A waterway is any navigable body of water. Broad distinctions are useful to avoid ambiguity, and disambiguation will be of varying importance depending on the nuance of the equivalent word in other ways. A first distinction is necessary between maritime shipping routes and waterways used by inland water craft. Maritime shipping routes cross oceans and seas, and some lakes, where navigability is assumed, and no engineering is required, except to provide the draft for deep-sea shipping to approach seaports (channels), or to provide a short cut across an isthmus; this is the function of ship canals. Dredged channels in the sea are not usually described as waterways. There is an exception to this initial distinction, essentially for legal purposes, see under international waters.

Where seaports are located inland, they are approached through a waterway that could be termed "inland" but in practice is generally referred to as a "maritime waterway" (examples Seine Maritime, Loire Maritime, Seeschiffahrtsstraße Elbe). The term "inland waterway" refers to navigable rivers and canals designed to be used by inland waterway craft only, implicitly of much smaller dimensions than seagoing ships.

In order for a waterway to be navigable, it must meet several criteria:
- it must be deep enough to accommodate vessels loading to the design draft;
- it must be wide enough to allow passage of the vessels with the design width or beam;
- it must be free of obstacles to navigation such as waterfalls and rapids, or offer a way around them (such as canal locks or boat lifts);
- its current must be mild enough to allow vessels to make headway upstream without undue difficulty;
- the wave height (on lakes) must not exceed the value for which the class of vessel is designed.

Vessels using waterways vary from small animal-drawn barges to immense ocean tankers and ocean liners, such as cruise ships.

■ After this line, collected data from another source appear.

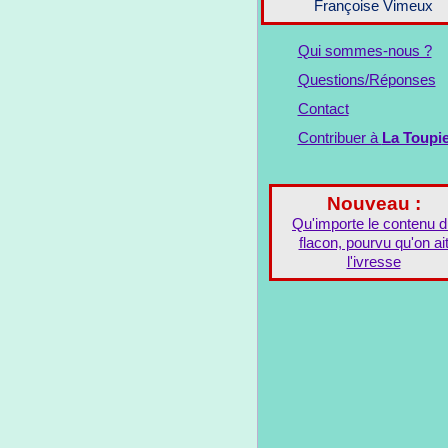
Françoise Vimeux
Qui sommes-nous ?
Questions/Réponses
Contact
Contribuer à
La Toupi
Nouveau :
Qu'importe le contenu 
flacon, pourvu qu'on ai
l'ivresse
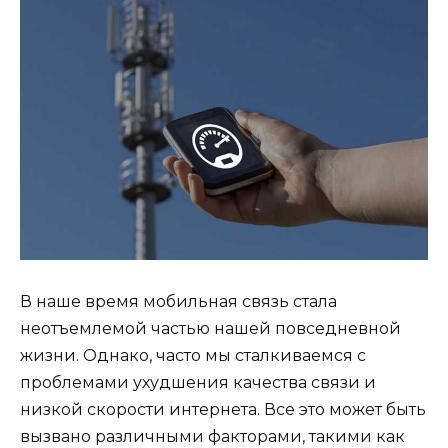
В наше время мобильная связь стала
неотъемлемой частью нашей повседневной
жизни. Однако, часто мы сталкиваемся с
проблемами ухудшения качества связи и
низкой скорости интернета. Все это может быть
вызвано различными факторами, такими как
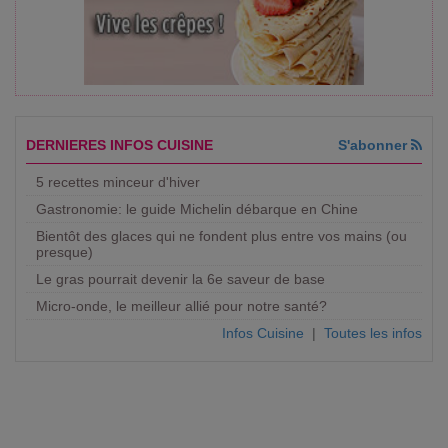
DERNIERES INFOS CUISINE
S'abonner
5 recettes minceur d'hiver
Gastronomie: le guide Michelin débarque en Chine
Bientôt des glaces qui ne fondent plus entre vos mains (ou
presque)
Le gras pourrait devenir la 6e saveur de base
Micro-onde, le meilleur allié pour notre santé?
Infos Cuisine
|
Toutes les infos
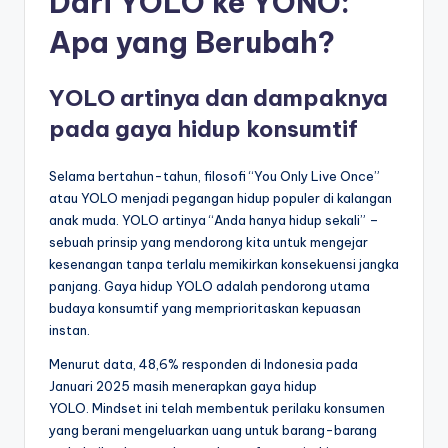
Dari YOLO ke YONO:
Apa yang Berubah?
YOLO artinya dan dampaknya
pada gaya hidup konsumtif
Selama bertahun-tahun, filosofi “You Only Live Once”
atau YOLO menjadi pegangan hidup populer di kalangan
anak muda. YOLO artinya “Anda hanya hidup sekali” –
sebuah prinsip yang mendorong kita untuk mengejar
kesenangan tanpa terlalu memikirkan konsekuensi jangka
panjang. Gaya hidup YOLO adalah pendorong utama
budaya konsumtif yang memprioritaskan kepuasan
instan.
Menurut data, 48,6% responden di Indonesia pada
Januari 2025 masih menerapkan gaya hidup
YOLO. Mindset ini telah membentuk perilaku konsumen
yang berani mengeluarkan uang untuk barang-barang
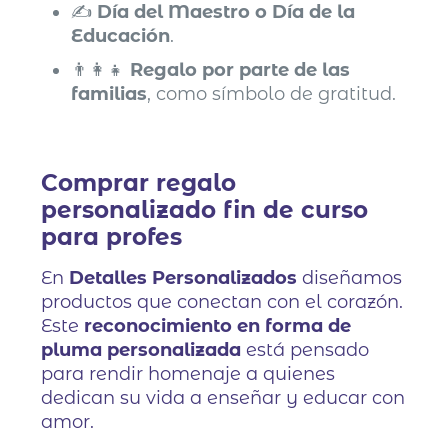
✍️
Día del Maestro o Día de la
Educación
.
👨‍👩‍👧
Regalo por parte de las
familias
, como símbolo de gratitud.
Comprar regalo
personalizado fin de curso
para profes
En
Detalles Personalizados
diseñamos
productos que conectan con el corazón.
Este
reconocimiento en forma de
pluma personalizada
está pensado
para rendir homenaje a quienes
dedican su vida a enseñar y educar con
amor.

In order to increase the importance of inland waterway transport, the European Commission presented a 35-point action plan in June 2021. The main goals are to increase the amount of goods moved through Europe's rivers and canals and to speed up the switch to zero-emission barges by 2050. This is in accordance with the Sustainable and Smart Mobility Strategy and the European Green Deal, which set the target of boosting inland canal and short-sea shipping by 25% by 2030 and by 50% by 2050.

==History==
Waterways have been an important part of human activity since prehistoric times and navigability has allowed watercraft and canals to pass through every body of water. The Grand Canal (China), a UNESCO World Heritage Site, the oldest known waterway system in the world, is considered to be one of the world's largest and most extensive project of engineering.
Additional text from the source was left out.